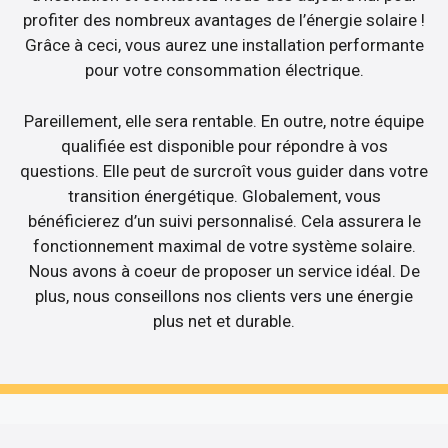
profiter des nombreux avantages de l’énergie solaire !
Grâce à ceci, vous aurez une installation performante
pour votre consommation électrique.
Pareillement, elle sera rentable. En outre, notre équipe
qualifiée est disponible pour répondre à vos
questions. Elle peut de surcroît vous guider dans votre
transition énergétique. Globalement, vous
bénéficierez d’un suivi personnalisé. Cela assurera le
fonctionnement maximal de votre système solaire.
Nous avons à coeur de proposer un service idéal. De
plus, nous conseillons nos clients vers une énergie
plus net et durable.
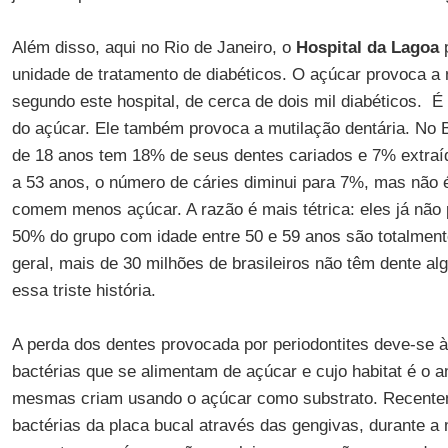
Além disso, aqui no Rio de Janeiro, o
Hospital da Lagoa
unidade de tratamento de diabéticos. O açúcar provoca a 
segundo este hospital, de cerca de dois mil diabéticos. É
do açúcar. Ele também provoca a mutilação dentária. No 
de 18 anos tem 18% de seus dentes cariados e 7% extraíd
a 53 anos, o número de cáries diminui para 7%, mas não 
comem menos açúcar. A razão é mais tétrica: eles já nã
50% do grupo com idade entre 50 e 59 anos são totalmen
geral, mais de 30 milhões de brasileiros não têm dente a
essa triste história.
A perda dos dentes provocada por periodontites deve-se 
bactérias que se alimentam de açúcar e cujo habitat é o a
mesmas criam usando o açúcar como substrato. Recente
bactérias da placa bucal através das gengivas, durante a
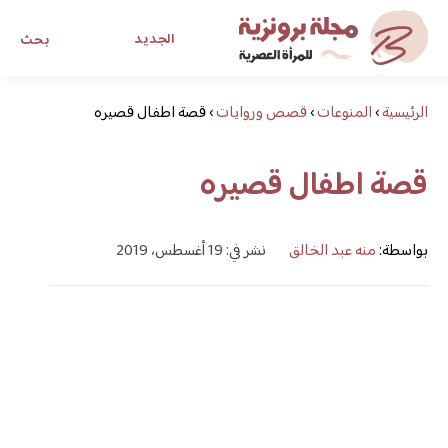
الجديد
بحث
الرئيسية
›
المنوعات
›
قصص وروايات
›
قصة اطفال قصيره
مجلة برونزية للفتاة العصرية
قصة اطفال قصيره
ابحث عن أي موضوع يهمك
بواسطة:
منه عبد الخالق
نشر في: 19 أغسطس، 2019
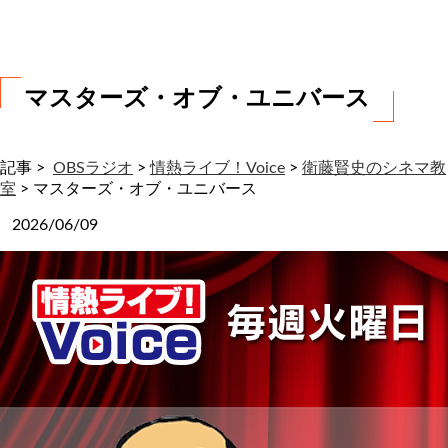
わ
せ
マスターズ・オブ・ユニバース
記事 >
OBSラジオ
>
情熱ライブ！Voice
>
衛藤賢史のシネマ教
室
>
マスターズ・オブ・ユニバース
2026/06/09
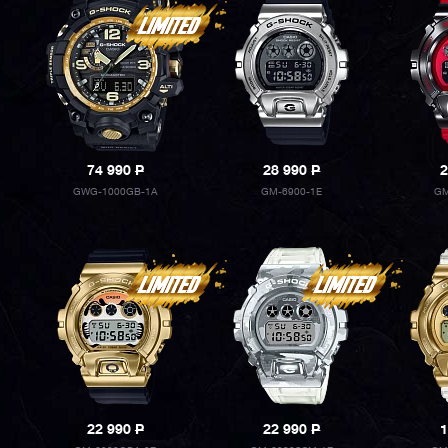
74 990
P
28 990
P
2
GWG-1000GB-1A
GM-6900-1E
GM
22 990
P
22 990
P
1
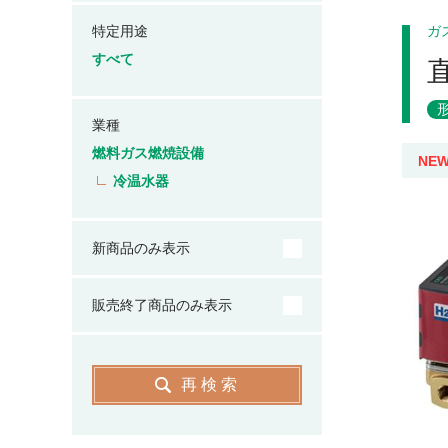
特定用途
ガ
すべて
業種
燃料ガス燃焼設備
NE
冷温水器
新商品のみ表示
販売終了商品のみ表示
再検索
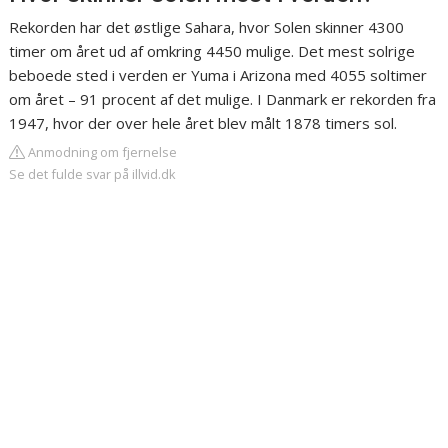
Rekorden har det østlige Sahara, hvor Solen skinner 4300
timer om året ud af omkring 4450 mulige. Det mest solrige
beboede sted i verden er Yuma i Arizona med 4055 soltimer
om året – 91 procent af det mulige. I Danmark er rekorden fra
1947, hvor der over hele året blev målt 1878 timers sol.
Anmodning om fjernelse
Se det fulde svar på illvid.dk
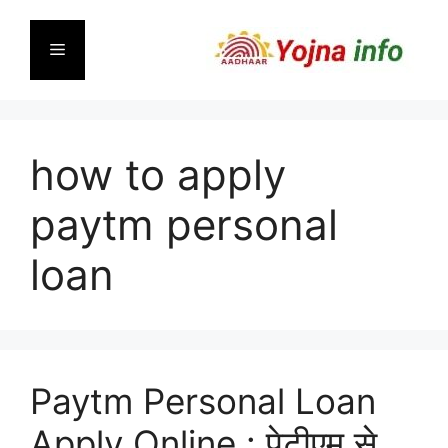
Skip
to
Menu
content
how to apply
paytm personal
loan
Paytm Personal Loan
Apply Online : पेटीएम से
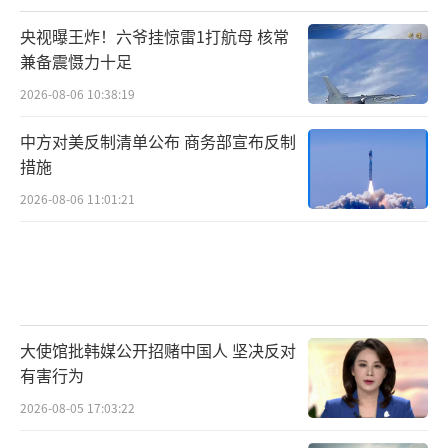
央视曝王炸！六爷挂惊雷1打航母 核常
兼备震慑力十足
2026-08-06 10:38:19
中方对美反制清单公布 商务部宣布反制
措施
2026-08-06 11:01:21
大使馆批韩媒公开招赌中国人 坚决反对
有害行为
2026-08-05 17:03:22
---+---
AIM OF THE EXERCISE:
Omitting all pictures, give the preceding listing again exactly.

PROBLEM SOLUTION:
profiter des nombreux avantages de l’énergie solaire !
Grâce à ceci, vous aurez une installation performante
pour votre consommation électrique.
Pareillement, elle sera rentable. En outre, notre équipe
qualifiée est disponible pour répondre à vos
questions. Elle peut de surcroît vous guider dans votre
transition énergétique. Globalement, vous
bénéficierez d’un suivi personnalisé. Cela assurera le
fonctionnement maximal de votre système solaire.
Nous avons à coeur de proposer un service idéal. De
plus, nous conseillons nos clients vers une énergie
plus net et durable.
Além disso, aqui no Rio de Janeiro, o
Hospital da Lagoa
unidade de tratamento de diabéticos. O açúcar provoca a 
segundo este hospital, de cerca de dois mil diabéticos. É
do açúcar. Ele também provoca a mutilação dentária. No 
de 18 anos tem 18% de seus dentes cariados e 7% extraíd
a 53 anos, o número de cáries diminui para 7%, mas não 
comem menos açúcar. A razão é mais tétrica: eles já nã
50% do grupo com idade entre 50 e 59 anos são totalmen
geral, mais de 30 milhões de brasileiros não têm dente a
essa triste história.
A perda dos dentes provocada por periodontites deve-se 
bactérias que se alimentam de açúcar e cujo habitat é o a
mesmas criam usando o açúcar como substrato. Recente
bactérias da placa bucal através das gengivas, durante a
الجديد
بحث
الرئيسية
›
المنوعات
›
قصص وروايات
›
قصة اطفال قصيره
مجلة برونزية للفتاة العصرية
قصة اطفال قصيره
ابحث عن أي موضوع يهمك
بواسطة:
منه عبد الخالق
نشر في: 19 أغسطس، 2019
わ
せ
マスターズ・オブ・ユニバース
記事 >
OBSラジオ
>
情熱ライブ！Voice
>
衛藤賢史のシネマ教
室
>
マスターズ・オブ・ユニバース
2026/06/09
74 990
P
28 990
P
2
GWG-1000GB-1A
GM-6900-1E
GM
22 990
P
22 990
P
1
特定用途
ガ
すべて
業種
燃料ガス燃焼設備
NE
冷温水器
新商品のみ表示
販売終了商品のみ表示
再検索
Rekorden har det østlige Sahara, hvor Solen skinner 4300
timer om året ud af omkring 4450 mulige. Det mest solrige
beboede sted i verden er Yuma i Arizona med 4055 soltimer
om året – 91 procent af det mulige. I Danmark er rekorden fra
1947, hvor der over hele året blev målt 1878 timers sol.
Anmodning om fjernelse
Se det fulde svar på illvid.dk
Skip
to
Menu
content
how to apply
paytm personal
loan
Paytm Personal Loan
Apply Online : पेटीएम से
央视曝王炸！六爷挂惊雷1打航母 核常
兼备震慑力十足
2026-08-06 10:38:19
中方对美反制清单公布 商务部宣布反制
措施
2026-08-06 11:01:21
大使馆批韩媒公开招赌中国人 坚决反对
有害行为
2026-08-05 17:03:22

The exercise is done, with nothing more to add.